Salsedo’s first true obstacles lay mostly with the Village of Sag Harbor, he remembered, who would not allow him to have seating in the pizza place. The village was so strict, Salsedo said he was fined for having a few stools for patrons along the small counter in the pizza place, which was not much larger than a small bedroom.
“They should have stood behind small businesses like blind justice,” said Salsedo. “We are working very hard to pay exorbitant rents in what is a seasonal economy. It is a beautiful, unique area, and I am so grateful to our customers — I thank them still — but come the winter it could be very difficult. Over 14 years, I watched a lot of small businesses come and go in Sag Harbor.”
Salsedo said that as time went on it became clear that unless you owned the building your business was in, operating a small business in Sag Harbor was going to be an uphill battle.
The 7 Main Street building, which includes the neighboring cleaners space (now for rent), Provisions and the former Style Bar is owned by the limited liability corporation Sag Harbor Pooh LLC, managed by Manhattan Skyline Management. Sag Harbor Pooh LLC is registered to Manhattan real estate developer Donald Zucker, who has several real estate properties in Sag Harbor, as well as East Hampton.
“It’s the landlords that are creating a rent explosion in Sag Harbor, and you can’t really blame them, they want to make their money too, but it makes it hard to do business,” said Salsedo. His last lease with Sag Harbor Pooh LLC was for $8,000 a month to run both the ice cream club and Vincenzo’s Pizza.
“When you are selling things for $2.75 an item, it’s hard to make a living,” added Salsedo.
Rent increases, he said, were gradual, but over time became impossible.
“You have to give people credit who stick it out and sit in there seven days a week, because you are married to the place in this kind of situation,” said Salsedo. “I was watching my kids grow up so fast and I always was at the store. I couldn’t go anywhere.”

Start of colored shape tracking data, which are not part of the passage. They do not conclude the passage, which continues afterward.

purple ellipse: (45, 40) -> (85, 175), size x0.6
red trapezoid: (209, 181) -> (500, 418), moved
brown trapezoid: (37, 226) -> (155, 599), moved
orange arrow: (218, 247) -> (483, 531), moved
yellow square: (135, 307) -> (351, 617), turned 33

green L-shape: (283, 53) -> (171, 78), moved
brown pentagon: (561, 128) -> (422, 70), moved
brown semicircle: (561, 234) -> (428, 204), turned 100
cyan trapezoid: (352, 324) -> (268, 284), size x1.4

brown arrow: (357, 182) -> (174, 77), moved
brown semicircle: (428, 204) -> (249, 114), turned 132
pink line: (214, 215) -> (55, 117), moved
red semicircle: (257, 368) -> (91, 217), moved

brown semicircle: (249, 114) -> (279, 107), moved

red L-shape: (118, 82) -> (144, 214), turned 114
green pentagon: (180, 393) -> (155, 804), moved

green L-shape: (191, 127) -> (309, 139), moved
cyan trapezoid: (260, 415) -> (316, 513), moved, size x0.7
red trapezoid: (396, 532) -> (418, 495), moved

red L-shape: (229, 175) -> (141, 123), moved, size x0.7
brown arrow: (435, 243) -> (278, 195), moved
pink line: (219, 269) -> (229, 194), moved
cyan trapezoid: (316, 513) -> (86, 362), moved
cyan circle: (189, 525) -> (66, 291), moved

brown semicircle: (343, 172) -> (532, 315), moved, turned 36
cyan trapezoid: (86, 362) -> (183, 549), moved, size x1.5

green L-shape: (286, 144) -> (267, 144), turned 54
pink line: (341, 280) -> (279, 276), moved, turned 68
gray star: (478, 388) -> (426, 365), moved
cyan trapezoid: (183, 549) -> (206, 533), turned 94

Salsedo is grateful he was able to sell the lease on the business, cash out and move on, possibly to another food business after he takes the summer off and focuses on his family.
“I feel extremely fortunate,” he said. “I needed to start enjoying my life and my kids are getting older. This person who bought the store loves the store, is nice and the landlord approves of her. I hear she is going to renovate the place.”
That person is Livia Hegner, originally from Switzerland, who with the help of private chef Marianne Farrell, will open a store named Pepalejefa this summer.
The child of a diplomat, Hegner has traveled the world and cooked on several continents, with her professional life focused on hotel management, hospitality, arts and culture and culinary pursuits. Still working on her menu with Farrell and the overall concept of what will be a gourmet food shop offering to-go items for lunch and dinner, Hegner said she hopes to bring a European flavor to Pepalejefa with a modern twist.
“I just love coming here and going to the farm stands and fish shops and butchers,” said Hegner who has visited the East End regularly for 25 years and recently has moved to the village.
She said she hopes to use local products in the shop’s cuisine and that she was drawn to the village for its small town feel.
“I think one of the reasons I like Sag Harbor better than, let’s say East Hampton, is it is much more charming,” she said in an interview last week. “I love the fact that you can have Tiffany’s and Ralph Lauren in East Hampton, but that it is not in the community I have my shop.”